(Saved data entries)
== Segment start ==

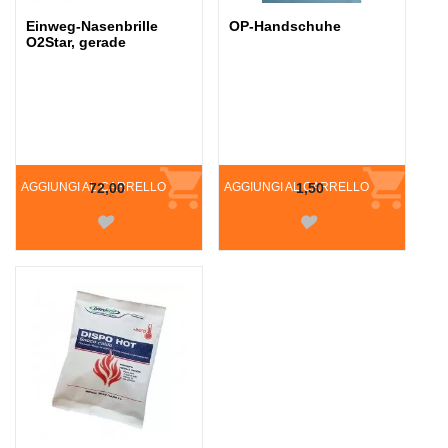
Einweg-Nasenbrille
OP-Handschuhe
O2Star, gerade
AGGIUNGI AL CARRELLO
72,00
AGGIUNGI AL CARRELLO
1,50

== Segment end ==

* How to complete this task
Print all the records again exactly; do not include any picture.

* Output for this exercise
Einweg-Nasenbrille
OP-Handschuhe
O2Star, gerade
AGGIUNGI AL CARRELLO
72,00
AGGIUNGI AL CARRELLO
1,50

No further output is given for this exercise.